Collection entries
Content starts

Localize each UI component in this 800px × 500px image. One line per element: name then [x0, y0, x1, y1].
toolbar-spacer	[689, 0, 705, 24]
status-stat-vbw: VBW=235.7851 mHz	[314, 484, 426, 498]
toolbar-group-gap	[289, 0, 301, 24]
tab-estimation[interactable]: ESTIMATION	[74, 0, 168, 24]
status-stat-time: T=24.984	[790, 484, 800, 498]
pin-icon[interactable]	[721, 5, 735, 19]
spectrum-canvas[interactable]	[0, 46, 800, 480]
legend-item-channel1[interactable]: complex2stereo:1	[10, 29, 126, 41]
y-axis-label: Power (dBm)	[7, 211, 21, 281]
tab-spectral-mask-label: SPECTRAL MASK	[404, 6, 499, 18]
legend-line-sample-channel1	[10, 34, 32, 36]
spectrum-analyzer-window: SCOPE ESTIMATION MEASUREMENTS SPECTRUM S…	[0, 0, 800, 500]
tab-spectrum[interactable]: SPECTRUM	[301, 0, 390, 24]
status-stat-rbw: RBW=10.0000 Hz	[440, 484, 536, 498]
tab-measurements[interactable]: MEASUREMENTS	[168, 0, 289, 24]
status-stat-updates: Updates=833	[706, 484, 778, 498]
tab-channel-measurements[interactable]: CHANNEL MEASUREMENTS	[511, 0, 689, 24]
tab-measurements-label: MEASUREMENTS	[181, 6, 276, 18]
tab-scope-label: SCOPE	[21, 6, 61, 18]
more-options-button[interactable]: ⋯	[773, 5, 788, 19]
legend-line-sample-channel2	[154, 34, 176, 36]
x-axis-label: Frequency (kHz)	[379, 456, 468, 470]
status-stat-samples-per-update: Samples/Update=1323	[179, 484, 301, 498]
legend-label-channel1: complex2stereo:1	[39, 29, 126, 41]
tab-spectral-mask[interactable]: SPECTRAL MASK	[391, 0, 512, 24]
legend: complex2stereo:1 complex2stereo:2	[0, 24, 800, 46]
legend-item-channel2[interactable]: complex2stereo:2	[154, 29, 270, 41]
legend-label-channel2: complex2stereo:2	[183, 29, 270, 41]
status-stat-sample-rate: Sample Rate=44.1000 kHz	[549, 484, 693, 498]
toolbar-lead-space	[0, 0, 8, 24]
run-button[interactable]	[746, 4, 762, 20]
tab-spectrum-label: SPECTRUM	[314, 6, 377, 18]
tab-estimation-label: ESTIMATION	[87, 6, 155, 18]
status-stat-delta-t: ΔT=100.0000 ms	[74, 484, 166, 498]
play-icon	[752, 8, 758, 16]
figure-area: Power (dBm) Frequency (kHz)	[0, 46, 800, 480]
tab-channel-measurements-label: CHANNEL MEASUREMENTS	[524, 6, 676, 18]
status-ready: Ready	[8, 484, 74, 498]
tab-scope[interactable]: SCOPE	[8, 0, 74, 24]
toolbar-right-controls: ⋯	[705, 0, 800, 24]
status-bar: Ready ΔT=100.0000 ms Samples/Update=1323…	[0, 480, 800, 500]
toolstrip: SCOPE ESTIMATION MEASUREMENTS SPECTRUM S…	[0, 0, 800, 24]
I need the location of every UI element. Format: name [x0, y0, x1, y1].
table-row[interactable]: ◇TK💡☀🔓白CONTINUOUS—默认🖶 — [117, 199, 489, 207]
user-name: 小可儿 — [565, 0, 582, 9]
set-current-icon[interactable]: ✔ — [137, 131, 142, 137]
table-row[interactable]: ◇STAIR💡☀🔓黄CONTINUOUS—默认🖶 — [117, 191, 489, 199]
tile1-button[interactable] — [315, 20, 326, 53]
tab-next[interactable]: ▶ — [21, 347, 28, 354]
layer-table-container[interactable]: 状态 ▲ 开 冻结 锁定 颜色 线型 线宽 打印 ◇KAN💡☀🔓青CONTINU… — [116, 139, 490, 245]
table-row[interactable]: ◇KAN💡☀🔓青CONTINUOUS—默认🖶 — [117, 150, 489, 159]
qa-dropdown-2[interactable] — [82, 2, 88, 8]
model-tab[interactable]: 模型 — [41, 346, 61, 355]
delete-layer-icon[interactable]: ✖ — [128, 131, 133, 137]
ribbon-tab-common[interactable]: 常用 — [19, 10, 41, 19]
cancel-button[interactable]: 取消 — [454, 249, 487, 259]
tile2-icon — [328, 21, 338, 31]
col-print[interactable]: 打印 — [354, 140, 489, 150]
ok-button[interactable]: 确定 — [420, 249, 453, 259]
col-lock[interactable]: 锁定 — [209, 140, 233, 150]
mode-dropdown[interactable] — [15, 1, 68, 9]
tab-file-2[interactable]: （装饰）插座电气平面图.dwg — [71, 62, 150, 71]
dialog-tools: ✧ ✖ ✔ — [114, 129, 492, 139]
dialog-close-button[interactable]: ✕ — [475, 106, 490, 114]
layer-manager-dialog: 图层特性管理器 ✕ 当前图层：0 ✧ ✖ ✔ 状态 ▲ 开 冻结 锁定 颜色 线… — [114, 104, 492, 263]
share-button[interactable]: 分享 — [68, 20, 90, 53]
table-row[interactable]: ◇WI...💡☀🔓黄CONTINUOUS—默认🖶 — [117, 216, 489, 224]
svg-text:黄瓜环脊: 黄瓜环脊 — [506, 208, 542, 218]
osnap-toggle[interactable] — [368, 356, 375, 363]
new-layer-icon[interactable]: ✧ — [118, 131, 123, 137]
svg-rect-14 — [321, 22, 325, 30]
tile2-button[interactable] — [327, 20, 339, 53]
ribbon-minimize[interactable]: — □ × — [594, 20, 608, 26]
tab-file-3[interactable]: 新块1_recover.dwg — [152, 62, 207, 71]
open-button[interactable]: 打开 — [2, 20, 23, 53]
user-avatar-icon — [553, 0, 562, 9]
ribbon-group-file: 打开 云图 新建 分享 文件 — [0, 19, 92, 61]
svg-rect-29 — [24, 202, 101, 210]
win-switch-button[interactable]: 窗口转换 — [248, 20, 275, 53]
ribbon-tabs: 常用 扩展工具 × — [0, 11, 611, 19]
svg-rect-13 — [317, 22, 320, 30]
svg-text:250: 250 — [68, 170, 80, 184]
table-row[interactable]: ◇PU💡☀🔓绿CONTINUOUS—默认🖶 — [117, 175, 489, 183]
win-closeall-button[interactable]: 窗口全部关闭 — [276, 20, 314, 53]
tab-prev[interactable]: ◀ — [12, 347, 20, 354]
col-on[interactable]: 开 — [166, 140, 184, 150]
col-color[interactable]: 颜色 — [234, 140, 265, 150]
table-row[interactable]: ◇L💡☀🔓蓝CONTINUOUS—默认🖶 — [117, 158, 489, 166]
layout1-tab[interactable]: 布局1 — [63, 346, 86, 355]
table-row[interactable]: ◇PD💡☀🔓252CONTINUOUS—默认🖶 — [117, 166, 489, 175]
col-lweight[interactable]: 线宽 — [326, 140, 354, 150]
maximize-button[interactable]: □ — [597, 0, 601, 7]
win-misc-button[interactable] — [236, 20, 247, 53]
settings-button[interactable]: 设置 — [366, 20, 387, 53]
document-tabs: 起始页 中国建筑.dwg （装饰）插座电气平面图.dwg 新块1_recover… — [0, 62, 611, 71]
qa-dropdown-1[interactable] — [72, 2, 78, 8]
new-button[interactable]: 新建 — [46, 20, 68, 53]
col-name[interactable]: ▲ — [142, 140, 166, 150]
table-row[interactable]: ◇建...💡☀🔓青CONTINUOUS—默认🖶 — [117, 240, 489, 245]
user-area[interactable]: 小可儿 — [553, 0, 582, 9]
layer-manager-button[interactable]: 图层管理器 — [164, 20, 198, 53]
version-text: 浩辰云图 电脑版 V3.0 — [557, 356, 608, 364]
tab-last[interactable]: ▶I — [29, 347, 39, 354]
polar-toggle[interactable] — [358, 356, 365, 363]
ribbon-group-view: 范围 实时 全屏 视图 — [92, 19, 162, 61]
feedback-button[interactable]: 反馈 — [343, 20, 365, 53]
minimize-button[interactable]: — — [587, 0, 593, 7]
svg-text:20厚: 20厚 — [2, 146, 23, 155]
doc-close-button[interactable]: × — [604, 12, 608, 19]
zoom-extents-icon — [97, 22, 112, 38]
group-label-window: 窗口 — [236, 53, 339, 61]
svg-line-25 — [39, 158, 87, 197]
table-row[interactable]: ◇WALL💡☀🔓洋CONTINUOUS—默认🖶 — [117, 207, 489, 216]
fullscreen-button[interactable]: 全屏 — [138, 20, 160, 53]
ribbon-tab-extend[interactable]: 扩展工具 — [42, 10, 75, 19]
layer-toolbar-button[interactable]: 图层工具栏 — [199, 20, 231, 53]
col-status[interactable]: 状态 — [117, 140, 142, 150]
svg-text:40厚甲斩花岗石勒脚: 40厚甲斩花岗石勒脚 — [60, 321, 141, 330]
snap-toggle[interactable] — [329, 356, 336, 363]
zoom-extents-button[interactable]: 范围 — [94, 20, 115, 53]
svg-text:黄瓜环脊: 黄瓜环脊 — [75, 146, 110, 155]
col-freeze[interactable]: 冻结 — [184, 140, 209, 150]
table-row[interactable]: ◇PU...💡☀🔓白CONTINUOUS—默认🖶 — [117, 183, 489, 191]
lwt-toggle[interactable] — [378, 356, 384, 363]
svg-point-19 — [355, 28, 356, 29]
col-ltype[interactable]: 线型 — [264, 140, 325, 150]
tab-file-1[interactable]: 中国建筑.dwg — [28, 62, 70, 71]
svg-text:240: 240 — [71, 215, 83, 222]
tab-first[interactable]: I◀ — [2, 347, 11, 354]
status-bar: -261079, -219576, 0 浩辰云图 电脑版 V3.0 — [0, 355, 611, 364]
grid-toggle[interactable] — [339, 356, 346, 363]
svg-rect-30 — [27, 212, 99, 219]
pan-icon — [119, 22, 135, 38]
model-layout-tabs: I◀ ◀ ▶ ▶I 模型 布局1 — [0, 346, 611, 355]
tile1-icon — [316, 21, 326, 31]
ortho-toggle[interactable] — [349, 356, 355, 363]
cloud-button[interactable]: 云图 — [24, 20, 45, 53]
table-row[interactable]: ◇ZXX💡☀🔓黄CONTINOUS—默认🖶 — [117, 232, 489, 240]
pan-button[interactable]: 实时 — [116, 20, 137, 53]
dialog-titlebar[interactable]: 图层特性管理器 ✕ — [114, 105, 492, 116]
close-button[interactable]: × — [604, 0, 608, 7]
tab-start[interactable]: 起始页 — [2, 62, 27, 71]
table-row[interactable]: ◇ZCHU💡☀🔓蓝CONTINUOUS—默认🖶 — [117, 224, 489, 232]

Content ends

__Work to be completed__: Copy all lines above where "dialog" is present.

__Output for this task__:
dialog-tools: ✧ ✖ ✔ — [114, 129, 492, 139]
dialog-close-button[interactable]: ✕ — [475, 106, 490, 114]
layer-manager-dialog: 图层特性管理器 ✕ 当前图层：0 ✧ ✖ ✔ 状态 ▲ 开 冻结 锁定 颜色 线… — [114, 104, 492, 263]
dialog-titlebar[interactable]: 图层特性管理器 ✕ — [114, 105, 492, 116]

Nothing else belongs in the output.